Probably not. The takeover of Joliet MTD was not without a fight!

A search on the web came up with this Chicago Tribune article.

"Fearing a shutdown of its public bus system, Joliet has dissolved its beleaguered transit district and is handing the operation over to Pace, the suburban bus arm of the RTA.

The action Wednesday by the Joliet City Council all but completes Pace`s takeover of the Joliet Mass Transit District, which started when Pace was forced to jump-start bus service for handicapped riders after Joliet had suspended it to repair vehicles last August.

Pace and the transit district ``were at loggerheads and it had gotten to the stage where personalities were involved,`` Joliet Mayor Charles Connor said Thursday.

``It was a situation that was deteriorating rapidly,`` Pace Chairman Florence Boone agreed, referring to a 4-month-old standoff with the five-member Joliet transit district board that worsened after Pace`s board voted Dec. 6 to deny Joliet a contract for 1990.

``They wouldn`t meet with us (for an orderly transfer of power),`` Boone said of the transit district, which ran fixed-route and Dial-a-Ride bus service in Joliet under contract with Pace.
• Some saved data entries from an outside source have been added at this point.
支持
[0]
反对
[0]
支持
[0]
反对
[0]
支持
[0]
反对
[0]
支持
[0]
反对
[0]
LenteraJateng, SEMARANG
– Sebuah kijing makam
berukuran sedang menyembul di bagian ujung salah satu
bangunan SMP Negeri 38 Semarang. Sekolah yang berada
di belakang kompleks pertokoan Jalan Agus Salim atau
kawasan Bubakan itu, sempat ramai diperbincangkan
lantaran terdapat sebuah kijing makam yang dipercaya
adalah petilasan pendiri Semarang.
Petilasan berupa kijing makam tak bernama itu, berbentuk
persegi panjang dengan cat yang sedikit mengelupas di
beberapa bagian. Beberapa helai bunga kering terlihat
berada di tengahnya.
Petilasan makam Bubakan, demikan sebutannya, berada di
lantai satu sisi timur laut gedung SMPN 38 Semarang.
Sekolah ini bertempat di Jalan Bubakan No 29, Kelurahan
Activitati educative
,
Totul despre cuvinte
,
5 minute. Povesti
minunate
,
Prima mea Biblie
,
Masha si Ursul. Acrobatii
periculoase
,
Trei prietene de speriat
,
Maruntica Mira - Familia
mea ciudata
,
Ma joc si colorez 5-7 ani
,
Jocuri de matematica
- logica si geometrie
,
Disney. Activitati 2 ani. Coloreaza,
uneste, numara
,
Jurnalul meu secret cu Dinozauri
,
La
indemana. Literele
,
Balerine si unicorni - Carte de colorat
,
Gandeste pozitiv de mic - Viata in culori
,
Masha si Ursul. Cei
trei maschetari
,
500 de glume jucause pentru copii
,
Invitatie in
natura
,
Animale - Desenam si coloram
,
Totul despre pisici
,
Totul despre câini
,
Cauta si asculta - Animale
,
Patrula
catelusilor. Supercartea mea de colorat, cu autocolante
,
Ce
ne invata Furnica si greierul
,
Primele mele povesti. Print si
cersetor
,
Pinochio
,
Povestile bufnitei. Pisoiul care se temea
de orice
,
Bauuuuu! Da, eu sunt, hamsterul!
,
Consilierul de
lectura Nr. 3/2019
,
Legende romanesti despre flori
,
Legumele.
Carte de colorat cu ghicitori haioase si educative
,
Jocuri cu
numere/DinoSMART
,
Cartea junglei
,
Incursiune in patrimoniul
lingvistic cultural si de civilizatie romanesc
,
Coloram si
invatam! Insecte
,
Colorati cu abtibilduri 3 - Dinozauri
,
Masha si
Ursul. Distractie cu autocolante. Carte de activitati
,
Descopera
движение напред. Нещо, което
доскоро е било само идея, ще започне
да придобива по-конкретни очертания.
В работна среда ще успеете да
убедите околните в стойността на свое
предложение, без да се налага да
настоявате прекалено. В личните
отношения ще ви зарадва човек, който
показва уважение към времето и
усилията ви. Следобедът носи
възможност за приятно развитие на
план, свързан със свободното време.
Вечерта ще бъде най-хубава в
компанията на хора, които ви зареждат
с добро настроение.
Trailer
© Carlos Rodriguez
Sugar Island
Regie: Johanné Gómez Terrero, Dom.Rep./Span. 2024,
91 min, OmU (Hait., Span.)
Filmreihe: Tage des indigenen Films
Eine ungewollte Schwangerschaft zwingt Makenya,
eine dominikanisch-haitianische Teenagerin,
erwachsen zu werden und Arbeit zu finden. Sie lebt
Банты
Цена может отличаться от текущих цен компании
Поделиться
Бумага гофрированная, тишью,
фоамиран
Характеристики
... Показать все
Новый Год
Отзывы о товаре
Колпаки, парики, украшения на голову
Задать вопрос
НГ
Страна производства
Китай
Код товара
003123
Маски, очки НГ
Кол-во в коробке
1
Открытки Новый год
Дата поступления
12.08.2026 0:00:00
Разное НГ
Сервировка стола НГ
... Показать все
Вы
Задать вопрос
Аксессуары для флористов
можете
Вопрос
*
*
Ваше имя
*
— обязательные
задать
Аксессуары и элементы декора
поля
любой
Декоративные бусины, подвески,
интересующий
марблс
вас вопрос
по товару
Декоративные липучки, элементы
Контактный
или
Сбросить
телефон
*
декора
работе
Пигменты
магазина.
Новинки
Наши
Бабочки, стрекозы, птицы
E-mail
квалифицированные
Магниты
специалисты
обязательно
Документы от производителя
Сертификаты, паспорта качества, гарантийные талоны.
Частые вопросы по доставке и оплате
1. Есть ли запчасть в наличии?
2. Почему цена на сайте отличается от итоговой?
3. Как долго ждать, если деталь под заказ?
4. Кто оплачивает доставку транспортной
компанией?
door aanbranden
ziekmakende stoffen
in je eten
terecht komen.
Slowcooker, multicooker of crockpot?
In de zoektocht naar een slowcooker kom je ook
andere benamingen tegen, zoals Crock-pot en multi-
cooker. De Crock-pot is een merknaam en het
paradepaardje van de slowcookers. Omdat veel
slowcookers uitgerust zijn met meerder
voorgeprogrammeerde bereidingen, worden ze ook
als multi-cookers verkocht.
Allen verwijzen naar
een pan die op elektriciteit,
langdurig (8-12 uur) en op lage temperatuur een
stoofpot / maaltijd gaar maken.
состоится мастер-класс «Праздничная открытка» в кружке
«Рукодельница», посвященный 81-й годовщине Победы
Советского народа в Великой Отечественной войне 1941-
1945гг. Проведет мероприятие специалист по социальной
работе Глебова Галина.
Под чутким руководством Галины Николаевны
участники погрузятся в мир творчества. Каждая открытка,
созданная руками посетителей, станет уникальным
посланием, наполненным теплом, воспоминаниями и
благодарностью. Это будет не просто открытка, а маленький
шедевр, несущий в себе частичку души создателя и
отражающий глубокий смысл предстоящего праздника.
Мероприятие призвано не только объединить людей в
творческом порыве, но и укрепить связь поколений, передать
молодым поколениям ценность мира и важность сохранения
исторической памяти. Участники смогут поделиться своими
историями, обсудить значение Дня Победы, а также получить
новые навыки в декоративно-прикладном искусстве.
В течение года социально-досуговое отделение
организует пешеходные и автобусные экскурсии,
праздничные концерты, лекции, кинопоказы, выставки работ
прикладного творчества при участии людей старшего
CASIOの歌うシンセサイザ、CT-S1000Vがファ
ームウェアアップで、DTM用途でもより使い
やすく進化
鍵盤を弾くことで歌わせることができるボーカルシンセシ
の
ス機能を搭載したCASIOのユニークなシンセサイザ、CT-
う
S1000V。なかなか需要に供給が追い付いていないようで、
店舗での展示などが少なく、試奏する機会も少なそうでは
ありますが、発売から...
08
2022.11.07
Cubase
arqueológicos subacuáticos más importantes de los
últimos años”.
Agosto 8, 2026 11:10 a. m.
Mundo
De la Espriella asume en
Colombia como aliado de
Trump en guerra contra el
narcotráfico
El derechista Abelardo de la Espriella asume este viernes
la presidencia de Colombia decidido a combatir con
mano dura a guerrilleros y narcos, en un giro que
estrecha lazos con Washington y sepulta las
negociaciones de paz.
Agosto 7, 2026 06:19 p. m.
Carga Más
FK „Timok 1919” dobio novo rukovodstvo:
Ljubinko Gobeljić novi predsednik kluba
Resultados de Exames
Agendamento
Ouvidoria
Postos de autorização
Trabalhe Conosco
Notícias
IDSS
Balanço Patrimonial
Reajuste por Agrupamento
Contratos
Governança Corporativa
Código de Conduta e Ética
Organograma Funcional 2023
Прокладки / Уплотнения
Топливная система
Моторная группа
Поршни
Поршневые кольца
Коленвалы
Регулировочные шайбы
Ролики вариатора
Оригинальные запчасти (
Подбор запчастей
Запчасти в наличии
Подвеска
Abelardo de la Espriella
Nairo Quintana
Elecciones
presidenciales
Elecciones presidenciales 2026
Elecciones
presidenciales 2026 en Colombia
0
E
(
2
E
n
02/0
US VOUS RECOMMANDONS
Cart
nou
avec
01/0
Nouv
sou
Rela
Earlier in December, the transit board`s attorney vowed to go down swinging in court if Pace attempted to stop its funding.

But as Connor put it, ``Pace held all the cards, and we felt the city was in a better position to bargain`` than was the transit district, though at one point a lawsuit was considered.

``We talked with our legislators, and we talked with our corporation counsel,`` Connor said. ``But we had very little solid ground on which to stand. We couldn`t find anything that said they (Pace) couldn`t take our funding.``

``It`s a relief to have the situation finally resolved,`` Connor said, adding that the four months of warfare between Pace and the transit district might have been avoided had the city paid better attention to what the transit district was doing.

``The city did not monitor the situation well enough,`` Connor said. ``JMTD did make mistakes. But I`m not sure the death penalty was fair.``

Nonetheless, on Wednesday the Joliet City Council, which for 20 years has appointed the transit district board, carried out the sentence, dissolving the district and entering into an intergovernmental agreement itself with Pace.

The agreement, which the Pace board also approved Wednesday, will itself dissolve after federal officials approve the transfer of assets from the defunct transit district to Pace, according to Joseph DiJohn, Pace`s executive director.

That could take about three months, DiJohn said.

Joliet`s fall is the first hostile takeover of an established suburban or collar-county bus system by Pace. Last month, Pace assumed control of the Aurora bus system, but it did so at the city`s request.

The Joliet City Council is expected to appoint an advisory council to meet regularly with Pace and provide local input on transit issues. But no changes are expected in service or in the number of workers employed to run the system.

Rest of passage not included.